DOI: 10.3238/arztebl.2008.0441

Key words: smoking, back pain, tobacco use disorder, health survey, nicotine
LNSLNS In modern societies tobacco consumption represents the greatest avoidable risk factor for a large number of serious diseases (1). While the link between smoking and cancer, respiratory disease and cardiac disease has been clearly demonstrated, the international data on the correlation between tobacco consumption and orthopedic disorders are sparse and contradictory (2, 3). To date no clearcut causal relationship between nicotine and back pain has been shown (4). Nevertheless, the deleterious effect of nicotine is undisputed. On the one hand, nicotine consumption leads in the short term to vasoconstriction and in the long term to arteriosclerosis, resulting not only in an inadequate supply of blood to the internal organs but also to deficient nutrition of bone and thus to reduced bone formation (5, 6). Decreased perfusion of structures in and around the spinal column, particularly the intervertebral disks and the muscles of the back, seem to promote degenerative changes (7–9). On the other hand, tobacco smoke contains poisons and carcinogenic substances that lead to increased bone resorption.

Almost one third of the German population over 18 years of age are current smokers (25.4% daily, 7.1% occasionally). Including former smokers yields a proportion of almost 60% of people who have smoked at some time in their lives (10). This highlights the importance of continued intensive research into the consequences of smoking, including the previously neglected link between tobacco consumption and back pain.

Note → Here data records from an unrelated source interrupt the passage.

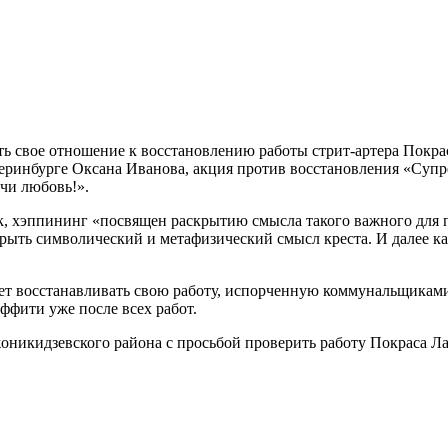
ь свое отношение к восстановлению работы стрит-артера Покра
еринбурге Оксана Иванова, акция против восстановления «Супр
опчи любовь!».
k, хэппининг «посвящен раскрытию смысла такого важного для п
ыть символический и метафизический смысл креста. И далее ка
нет восстанавливать свою работу, испорченную коммунальщикам
аффити уже после всех работ.
оникидзевского района с просьбой проверить работу Покраса Ла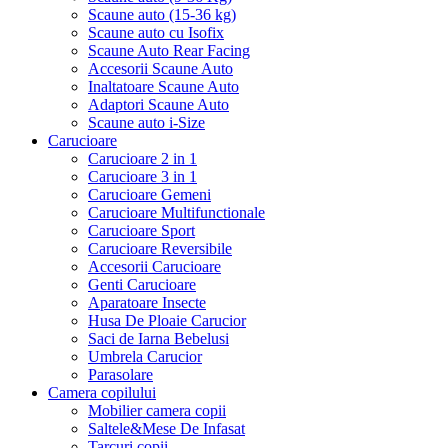
Scaune auto (15-36 kg)
Scaune auto cu Isofix
Scaune Auto Rear Facing
Accesorii Scaune Auto
Inaltatoare Scaune Auto
Adaptori Scaune Auto
Scaune auto i-Size
Carucioare
Carucioare 2 in 1
Carucioare 3 in 1
Carucioare Gemeni
Carucioare Multifunctionale
Carucioare Sport
Carucioare Reversibile
Accesorii Carucioare
Genti Carucioare
Aparatoare Insecte
Husa De Ploaie Carucior
Saci de Iarna Bebelusi
Umbrela Carucior
Parasolare
Camera copilului
Mobilier camera copii
Saltele&Mese De Infasat
Tarcuri copii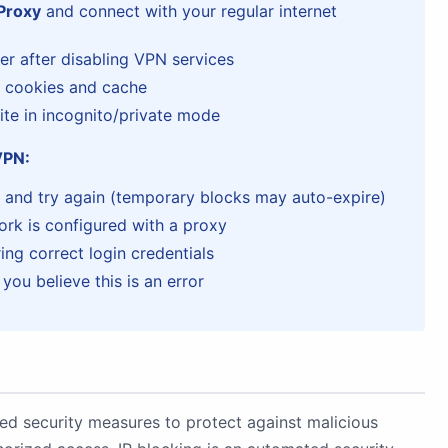
Proxy
and connect with your regular internet
er after disabling VPN services
r cookies and cache
ite in incognito/private mode
VPN:
 and try again (temporary blocks may auto-expire)
ork is configured with a proxy
ing correct login credentials
you believe this is an error
ed security measures to protect against malicious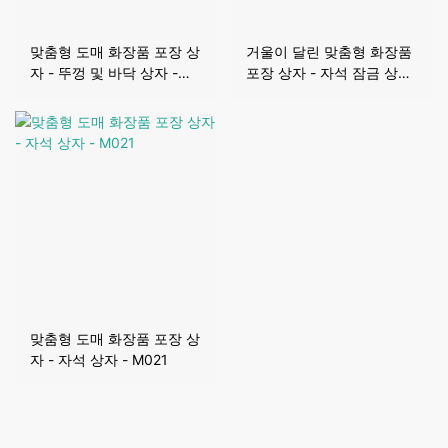
맞춤형 도매 화장품 포장 상
거울이 달린 맞춤형 화장품
자 - 뚜껑 및 바닥 상자 -
포장 상자 - 자석 잠금 상자
LB009
- M022
맞춤형 도매 화장품 포장 상
자 - 자석 상자 - M021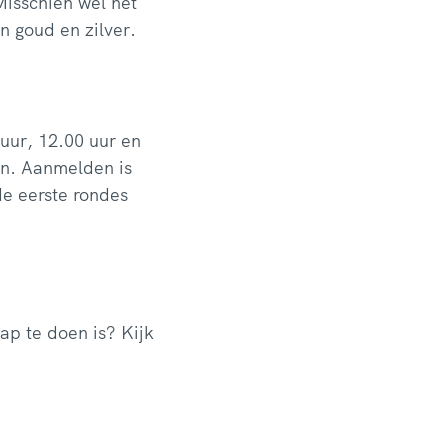
Misschien wel net
n goud en zilver.
uur, 12.00 uur en
en. Aanmelden is
de eerste rondes
ap te doen is? Kijk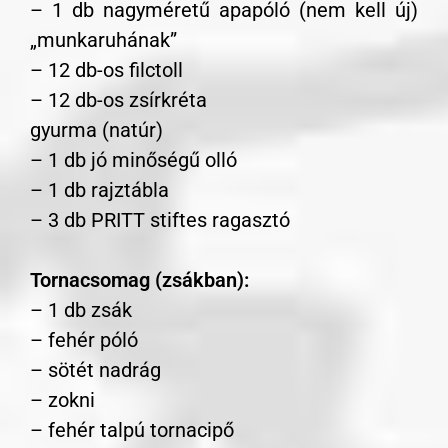
– 1 db nagyméretű apapóló (nem kell új)
„munkaruhának”
– 12 db-os filctoll
– 12 db-os zsírkréta
gyurma (natúr)
– 1 db jó minőségű olló
– 1 db rajztábla
– 3 db PRITT stiftes ragasztó
Tornacsomag (zsákban):
– 1 db zsák
– fehér póló
– sötét nadrág
– zokni
– fehér talpú tornacipő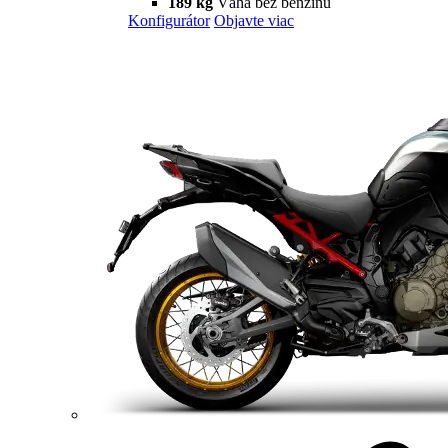
120 HP
Výkon
93,3 Nm
Krútiaci moment
178 kg
Váha bez benzínu
Konfigurátor
Objavte viac
new
V2 S
Streetfighter V2 S
120 hp
Výkon
93,3 Nm
Krútiaci moment
175 kg
Váha bez benzínu
Konfigurátor
Objavte viac
V4
Streetfighter V4
214 hp
Výkon
120 Nm
Krútiaci moment
191 kg
Váha bez benzínu
Konfigurátor
Objavte viac
new
V4 S
Streetfighter V4 S
214 hp
Výkon
120 Nm
Krútiaci moment
189 kg
Váha bez benzínu
Konfigurátor
Objavte viac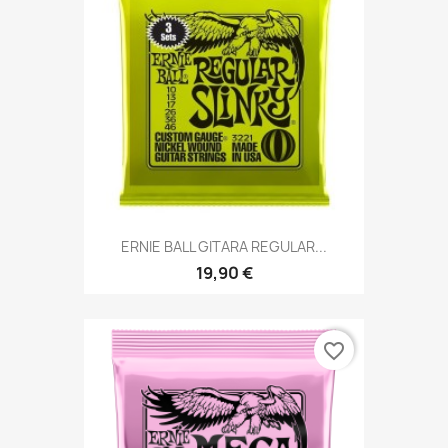
ERNIE BALL GITARA REGULAR...
19,90 €
favorite_border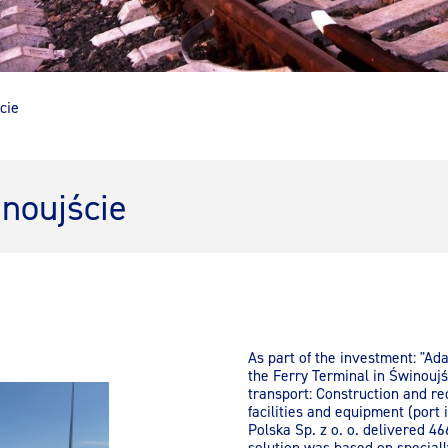
cie
inoujście
As part of the investment: "Ada
the Ferry Terminal in Świnoujś
transport: Construction and re
facilities and equipment (port 
Polska Sp. z o. o. delivered 46
solution was based on speciall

All of the published studies on the relationship beween musculoskeletal symptoms, particularly in the back, and smoking, have serious limitations. The clinical studies have too few cases and too short a study period, and there are no valid studies that take account of both important retrospective data on smoking history and possible confounders or spurious correlations, such as a sedentary lifestyle, manual work, or mental stress (11–15). The epidemiological studies are mostly cross-sectional in design and consider only current consumption: the study population is divided into "smokers" and "non-smokers," usually excluding important longitudinal data on the duration, intensity, and pattern of consumption (11, 14–18, 22). By definition, therefore, the existing cross-sectional studies on the connection between back pain and tobacco consumption cannot demonstrate whether the tobacco consumption started before the back pain (19), or whether the smoking represents a dysfunctional pain management strategy (i.e., a response to the pain). Mental problems and stress often precisely go hand in hand with tobacco consumption and must therefore be taken into consideration as potential confounders. This has not been the case in the studies published to date.

In contrast with the earlier studies, this investigation tested the influence of smoking on the risk of developing back pain under consideration of data on mental health in multivariate single and total models by means of logistic regression (13–15). This was intended to exclude, as far as possible, potential interactions between smoking behavior, mental health, and prevalence of back pain. In this way the influence of tobacco consumption on the risk of back pain could be ascribed to smoking behavior, rather than reflecting the indirect influence of mental problems on back pain. This study, conducted at the Robert Koch Institute, includes detailed data on individual smoking history, thus permitting valid conclusions on the influence of the duration and intensity of cigarette consumption on the risk of back pain.

Methods
The investigation reported is based on the first German Telephone Health Survey 2003 (GsTel03), carried out by researchers at the Robert Koch Institute, Berlin. Within the framework of a cooperation agreement, the authors made their data available as a public use file.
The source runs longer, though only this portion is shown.